Comment 29 Sathiamoorthy 2021-12-02 01:53:00 PST
Facing the same issue in iOS 15.1, but not able to reproduce in iOS 14.1 (may be lesser than 15 version).

Any solution for this ?
Comment 30 Sathiamoorthy 2021-12-02 01:55:44 PST
(In reply to Sathiamoorthy from comment #29)
> Facing the same issue in iOS 15.1, but not able to reproduce in iOS 14.1
> (may be lesser than 15 version).
> 
> Any solution for this ?

Same issue happened in iOS 15.1 & Chrome (96.0.4664.53)
Comment 31 Jorge Manrubia 2021-12-02 03:30:21 PST
Matt, thank you so much for the workaround! We are giving a try to that patch. I'll follow up when we validate whether it works or not.
Comment 32 Jorge Manrubia 2021-12-03 04:28:37 PST
Matt, we are testing the workaround internally but we are still hitting the error. Could you confirm if it has fixed the problems for you for good?
Comment 33 mattwindwer 2021-12-03 10:52:52 PST
@Jorge

After deploying the workaround, our support requests regarding the issue stopped within a day. Previously we were getting a dozen or so requests daily of the nature "you need to force close and re-open Safari and/or the app" (our app is an embedded WKWebView using capacitor/cordova).

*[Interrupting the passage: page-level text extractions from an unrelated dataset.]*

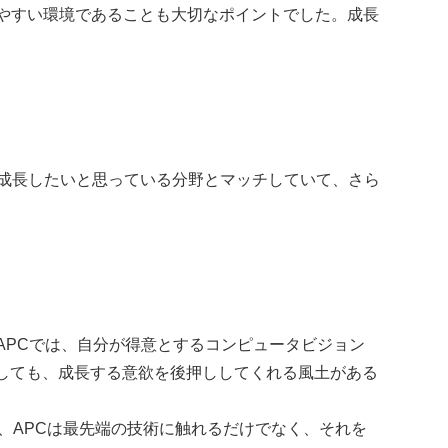
やすい環境であることも大切なポイントでした。成長
が成長したいと思っている分野とマッチしていて、さら
APCでは、自分が得意とするコンピュータビジョン
しても、成長する意欲を後押ししてくれる風土がある
、APCは最先端の技術に触れるだけでなく、それを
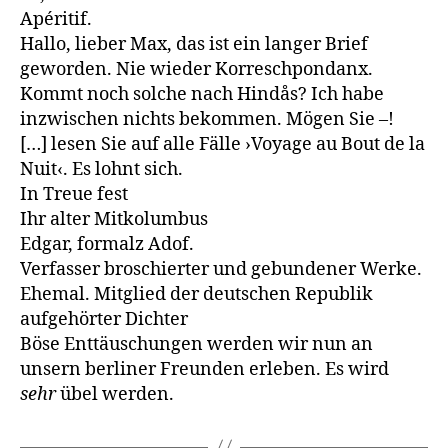
Apéritif.
Hallo, lieber Max, das ist ein langer Brief
geworden. Nie wieder Korreschpondanx.
Kommt noch solche nach Hindås? Ich habe
inzwischen nichts bekommen. Mögen Sie –!
[…] lesen Sie auf alle Fälle ›Voyage au Bout de la
Nuit‹. Es lohnt sich.
In Treue fest
Ihr alter Mitkolumbus
Edgar, formalz Adof.
Verfasser broschierter und gebundener Werke.
Ehemal. Mitglied der deutschen Republik
aufgehörter Dichter
Böse Enttäuschungen werden wir nun an
unsern berliner Freunden erleben. Es wird
sehr
übel werden.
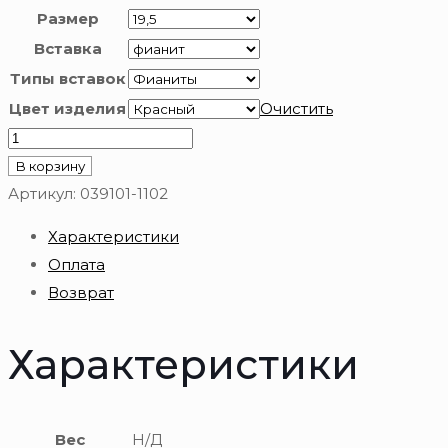
Размер
Вставка
Типы вставок
Цвет изделия
Очистить
Количество
товара
В корзину
Кольцо
Артикул:
039101-1102
из
Характеристики
золота
Оплата
585
Возврат
пробы
Характеристики
Вес
Н/Д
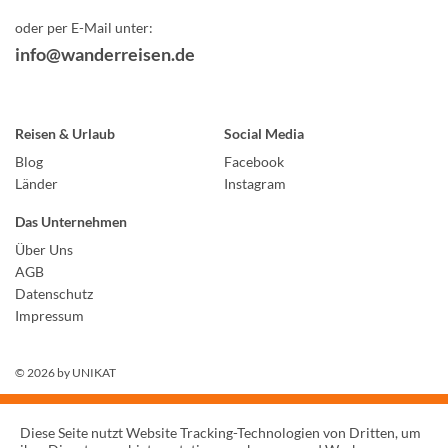
oder per E-Mail unter:
info@wanderreisen.de
Reisen & Urlaub
Social Media
Blog
Facebook
Länder
Instagram
Das Unternehmen
Über Uns
AGB
Datenschutz
Impressum
© 2026 by
UNIKAT
Diese Seite nutzt Website Tracking-Technologien von Dritten, um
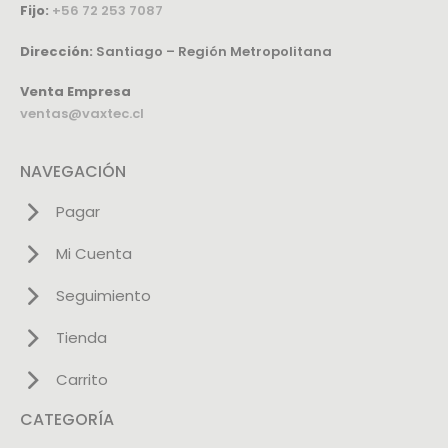
Fijo:
+56 72 253 7087
Dirección:
Santiago – Región Metropolitana
Venta Empresa
ventas@vaxtec.cl
NAVEGACIÓN
Pagar
Mi Cuenta
Seguimiento
Tienda
Carrito
CATEGORÍA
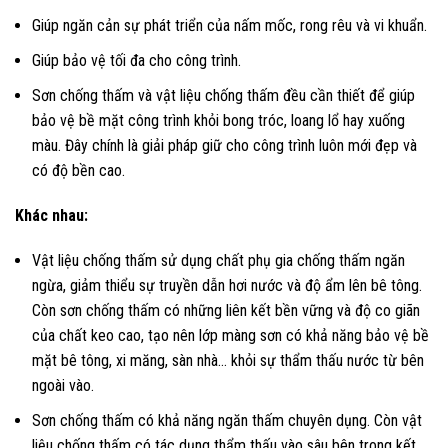
Giúp ngăn cản sự phát triển của nấm mốc, rong rêu và vi khuẩn.
Giúp bảo vệ tối đa cho công trình.
Sơn chống thấm và vật liệu chống thấm đều cần thiết để giúp
bảo vệ bề mặt công trình khỏi bong tróc, loang lổ hay xuống
màu. Đây chính là giải pháp giữ cho công trình luôn mới đẹp và
có độ bền cao.
Khác nhau:
Vật liệu chống thấm sử dụng chất phụ gia chống thấm ngăn
ngừa, giảm thiểu sự truyền dẫn hơi nước và độ ẩm lên bê tông.
Còn sơn chống thấm có những liên kết bền vững và độ co giãn
của chất keo cao, tạo nên lớp màng sơn có khả năng bảo vệ bề
mặt bê tông, xi măng, sàn nhà… khỏi sự thẩm thấu nước từ bên
ngoài vào.
Sơn chống thấm có khả năng ngăn thấm chuyên dụng. Còn vật
liệu chống thấm có tác dụng thẩm thấu vào sâu bên trong kết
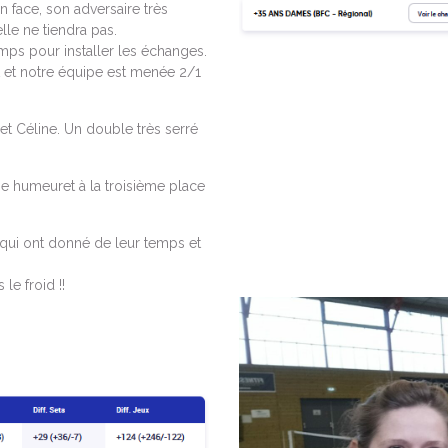
n face, son adversaire très
lle ne tiendra pas.
emps pour installer les échanges.
 et notre équipe est menée 2/1
t Céline. Un double très serré
nne humeuret à la troisième place
e qui ont donné de leur temps et
le froid !!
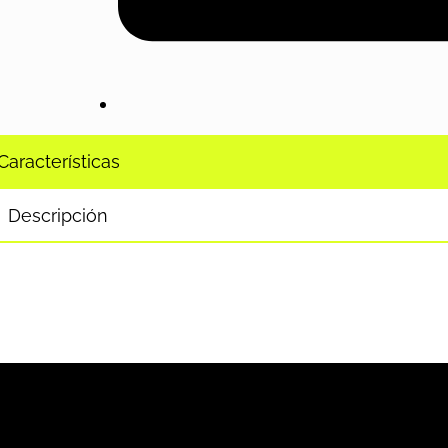
Características
Descripción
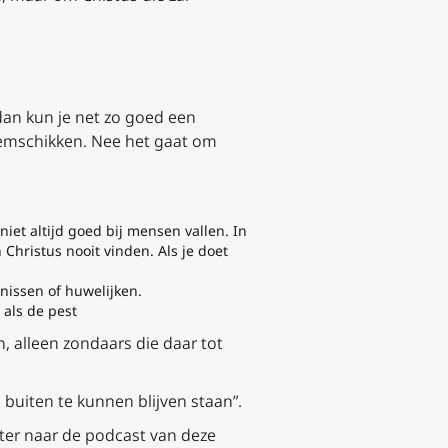
 dan kun je net zo goed een
oemschikken. Nee het gaat om
iet altijd goed bij mensen vallen. In
 Christus nooit vinden. Als je doet
nissen of huwelijken.
t als de pest
, alleen zondaars die daar tot
buiten te kunnen blijven staan”.
ster naar de podcast
van deze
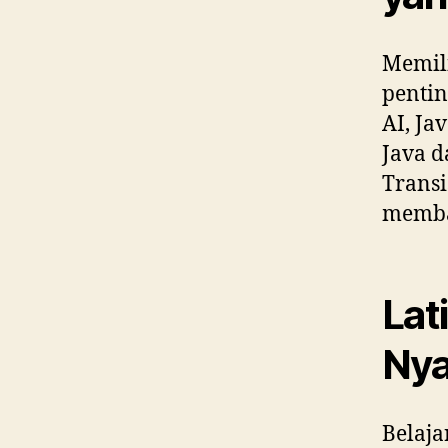
Memil
penti
AI, Ja
Java d
Transi
memban
Lat
Nya
Belaja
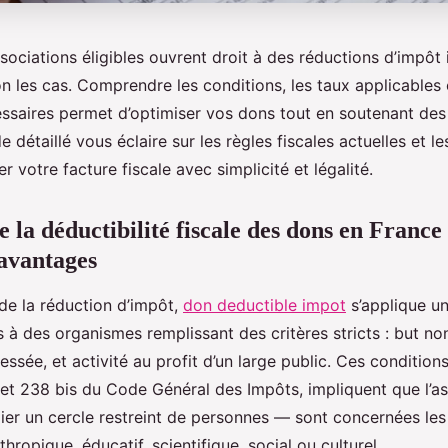
sociations éligibles ouvrent droit à des réductions d’impôt
n les cas. Comprendre les conditions, les taux applicables 
cessaires permet d’optimiser vos dons tout en soutenant des
e détaillé vous éclaire sur les règles fiscales actuelles et l
er votre facture fiscale avec simplicité et légalité.
a déductibilité fiscale des dons en France :
 avantages
de la réduction d’impôt,
don deductible impot
s’applique u
 des organismes remplissant des critères stricts : but non 
essée, et activité au profit d’un large public. Ces conditions
 et 238 bis du Code Général des Impôts, impliquent que l’a
gier un cercle restreint de personnes — sont concernées les
thropique, éducatif, scientifique, social ou culturel.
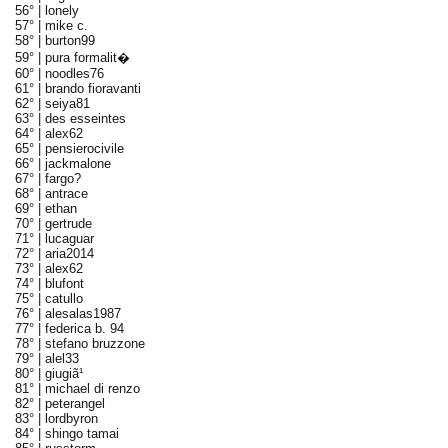
56° |
lonely
57° |
mike c.
58° |
burton99
59° |
pura formalit�
60° |
noodles76
61° |
brando fioravanti
62° |
seiya81
63° |
des esseintes
64° |
alex62
65° |
pensierocivile
66° |
jackmalone
67° |
fargo?
68° |
antrace
69° |
ethan
70° |
gertrude
71° |
lucaguar
72° |
aria2014
73° |
alex62
74° |
blufont
75° |
catullo
76° |
alesalas1987
77° |
federica b. 94
78° |
stefano bruzzone
79° |
alel33
80° |
giugiã¹
81° |
michael di renzo
82° |
peterangel
83° |
lordbyron
84° |
shingo tamai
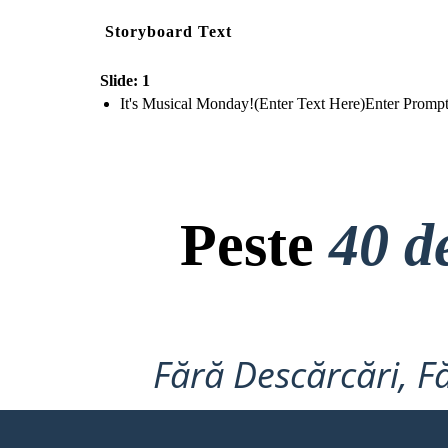
Storyboard Text
Slide: 1
It's Musical Monday!(Enter Text Here) Enter Promp
Peste
40 d
Fără Descărcări, Fă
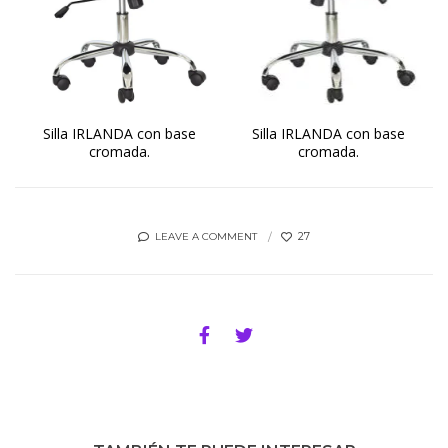
Silla IRLANDA con base
Silla IRLANDA con base
cromada.
cromada.
27
LEAVE A COMMENT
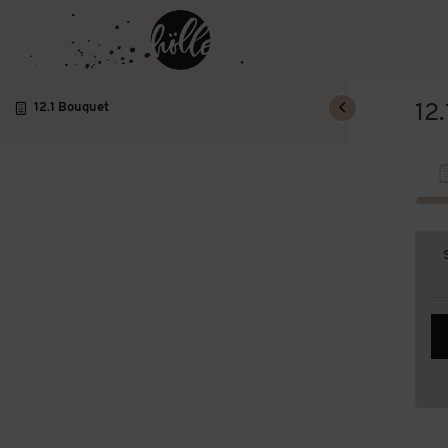
12
12.1 Bouquet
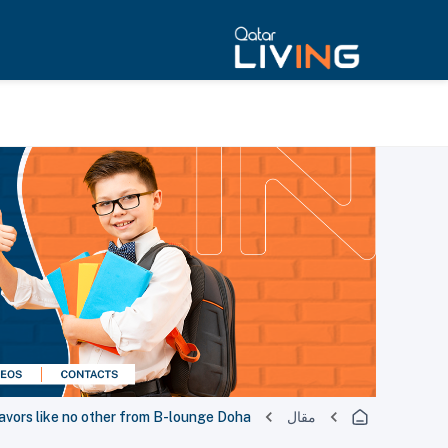
مقال
lavors like no other from B-lounge Doha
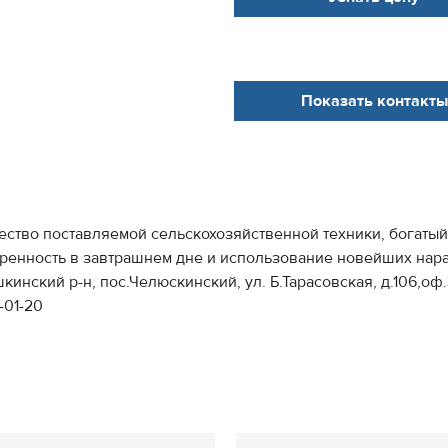
Показать контакты
ство поставляемой сельскохозяйственной техники, богатый
енность в завтрашнем дне и использование новейших нараб
нский р-н, пос.Челюскинский, ул. Б.Тарасовская, д.106,оф.
-01-20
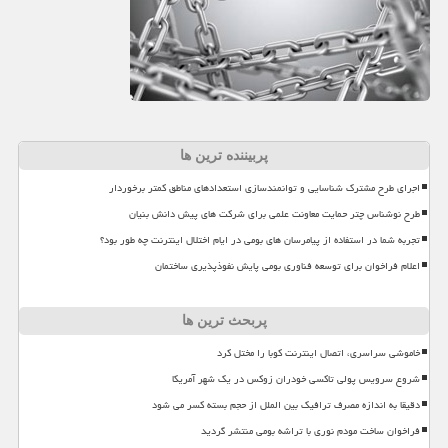
پربیننده ترین ها
اجرای طرح مشترک شناسایی و توانمندسازی استعدادهای مناطق کمتر برخوردار
طرح نوشناس چتر حمایت معاونت علمی برای شرکت های پیش دانش بنیان
تجربه شما در استفاده از پیامرسان های بومی در ایام اختلال اینترنت چه طور بود؟
اعلام فراخوان برای توسعه فناوری بومی پایش نفوذپذیری ساختمان
پربحث ترین ها
خاموشی سراسری، اتصال اینترنت کوبا را مختل کرد
شروع سرویس پولی تاکسی خودران زوکس در یک شهر آمریکا
دقیقا به اندازه مصرف ترافیک بین الملل از حجم بسته کسر می شود
فراخوان ساخت مودم نوری با تراشه بومی منتشر گردید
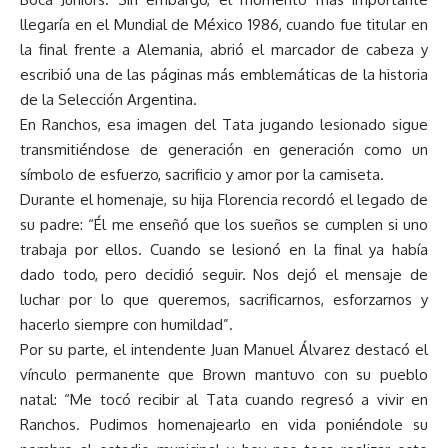
llegaría en el Mundial de México 1986, cuando fue titular en
la final frente a Alemania, abrió el marcador de cabeza y
escribió una de las páginas más emblemáticas de la historia
de la Selección Argentina.
En Ranchos, esa imagen del Tata jugando lesionado sigue
transmitiéndose de generación en generación como un
símbolo de esfuerzo, sacrificio y amor por la camiseta.
Durante el homenaje, su hija Florencia recordó el legado de
su padre: “Él me enseñó que los sueños se cumplen si uno
trabaja por ellos. Cuando se lesionó en la final ya había
dado todo, pero decidió seguir. Nos dejó el mensaje de
luchar por lo que queremos, sacrificarnos, esforzarnos y
hacerlo siempre con humildad”.
Por su parte, el intendente Juan Manuel Álvarez destacó el
vínculo permanente que Brown mantuvo con su pueblo
natal: “Me tocó recibir al Tata cuando regresó a vivir en
Ranchos. Pudimos homenajearlo en vida poniéndole su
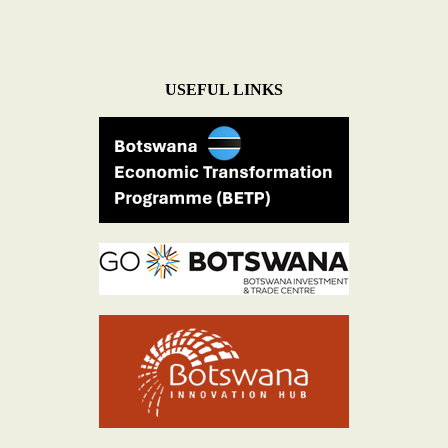
USEFUL LINKS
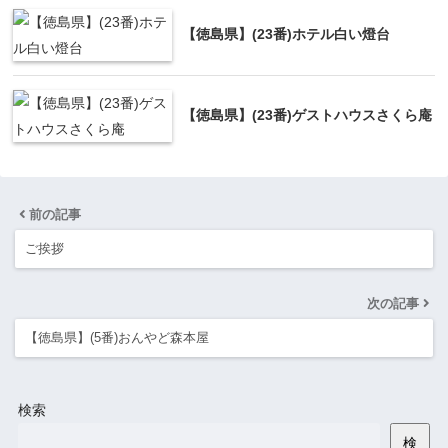
【徳島県】(23番)ホテル白い燈台
【徳島県】(23番)ゲストハウスさくら庵
前の記事
ご挨拶
次の記事
【徳島県】(5番)おんやど森本屋
検索
検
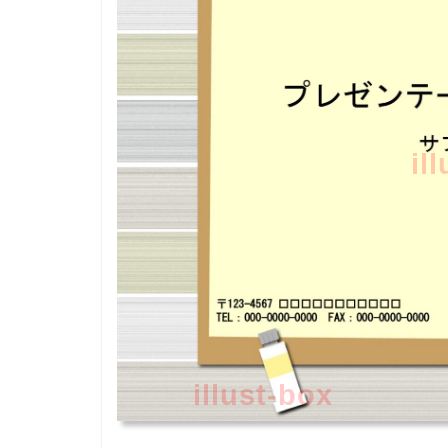
il
illust-box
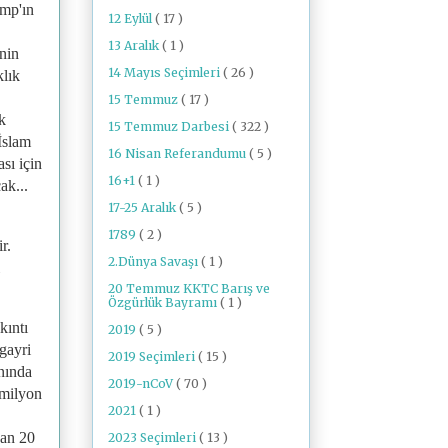
ump'ın
12 Eylül
( 17 )
13 Aralık
( 1 )
nin
14 Mayıs Seçimleri
( 26 )
klık
15 Temmuz
( 17 )
k
15 Temmuz Darbesi
( 322 )
İslam
16 Nisan Referandumu
( 5 )
sı için
16+1
( 1 )
ak...
17-25 Aralık
( 5 )
1789
( 2 )
r.
2.Dünya Savaşı
( 1 )
20 Temmuz KKTC Barış ve
Özgürlük Bayramı
( 1 )
kıntı
2019
( 5 )
gayri
2019 Seçimleri
( 15 )
nında
2019-nCoV
( 70 )
 milyon
2021
( 1 )
dan 20
2023 Seçimleri
( 13 )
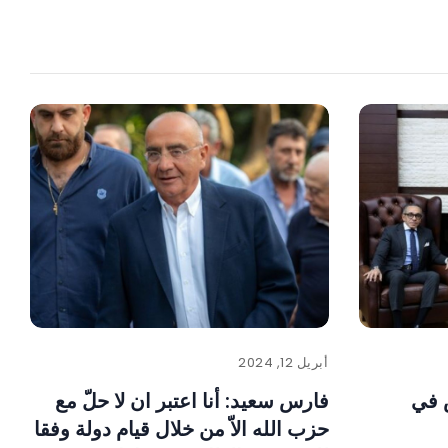
أبريل 12, 2024
 في
فارس سعيد: أنا اعتبر ان لا حلّ مع
حزب الله الاّ من خلال قيام دولة وفقا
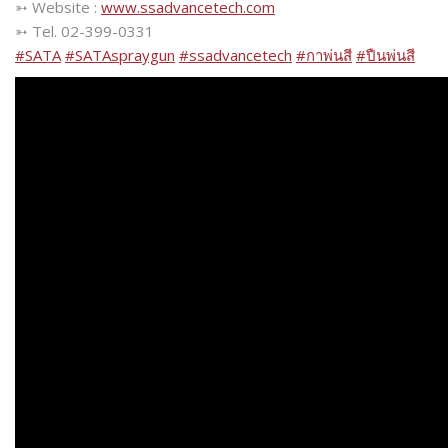
➳ Website :
www.ssadvancetech.com
➳ Tel. 02-399-0331
#
SATA
#
SATAspraygun
#
ssadvancetech
#
กาพ่นสี
#
ปืนพ่นสี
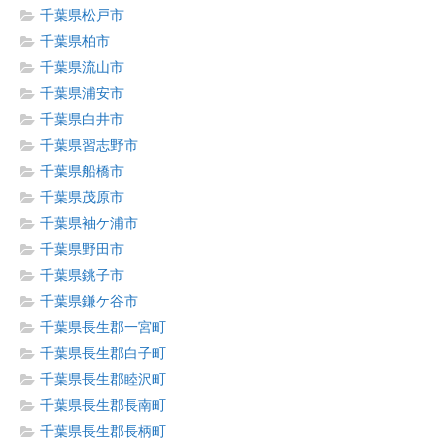
千葉県松戸市
千葉県柏市
千葉県流山市
千葉県浦安市
千葉県白井市
千葉県習志野市
千葉県船橋市
千葉県茂原市
千葉県袖ケ浦市
千葉県野田市
千葉県銚子市
千葉県鎌ケ谷市
千葉県長生郡一宮町
千葉県長生郡白子町
千葉県長生郡睦沢町
千葉県長生郡長南町
千葉県長生郡長柄町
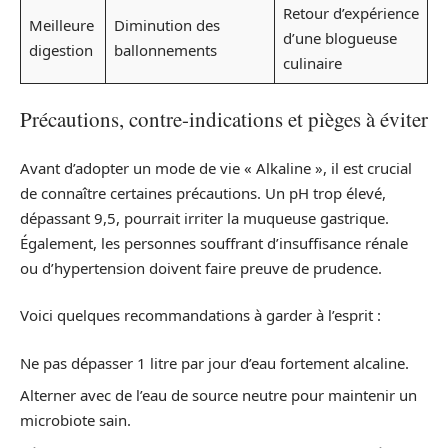
Retour d’expérience
Meilleure
Diminution des
d’une blogueuse
digestion
ballonnements
culinaire
Précautions, contre-indications et pièges à éviter
Avant d’adopter un mode de vie « Alkaline », il est crucial
de connaître certaines précautions. Un pH trop élevé,
dépassant 9,5, pourrait irriter la muqueuse gastrique.
Également, les personnes souffrant d’insuffisance rénale
ou d’hypertension doivent faire preuve de prudence.
Voici quelques recommandations à garder à l’esprit :
Ne pas dépasser 1 litre par jour d’eau fortement alcaline.
Alterner avec de l’eau de source neutre pour maintenir un
microbiote sain.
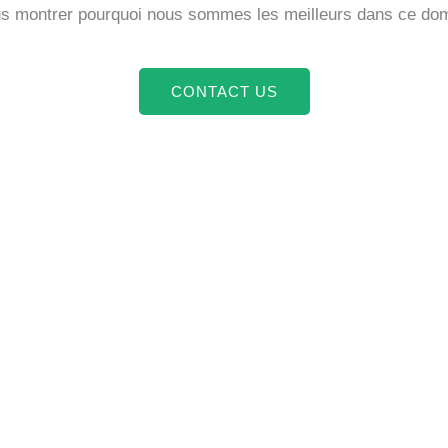
ous montrer pourquoi nous sommes les meilleurs dans ce dom
CONTACT US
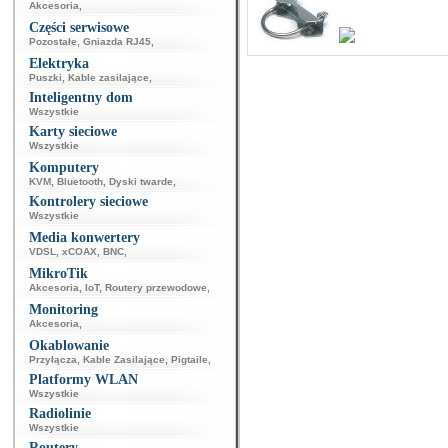
Akcesoria
,
Części serwisowe
Pozostałe
,
Gniazda RJ45
,
Elektryka
Puszki
,
Kable zasilające
,
Inteligentny dom
Wszystkie
Karty sieciowe
Wszystkie
Komputery
KVM
,
Bluetooth
,
Dyski twarde
,
Kontrolery sieciowe
Wszystkie
Media konwertery
VDSL
,
xCOAX
,
BNC
,
MikroTik
Akcesoria
,
IoT
,
Routery przewodowe
,
Monitoring
Akcesoria
,
Okablowanie
Przyłącza
,
Kable Zasilające
,
Pigtaile
,
Platformy WLAN
Wszystkie
Radiolinie
Wszystkie
Routery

Since the workaround, I also haven't been able to reproduce the issue after many attempts on multiple devices (Mac & iPad) over the course of several days, except I think it did happen on one occasion, so I wouldn't say that it is full proof.

I sent youenn fablet a sysdiagnose by reproducing the issue (without the workaround) along with the time of reproduction. Perhaps you can do the same to help them diagnose the issue.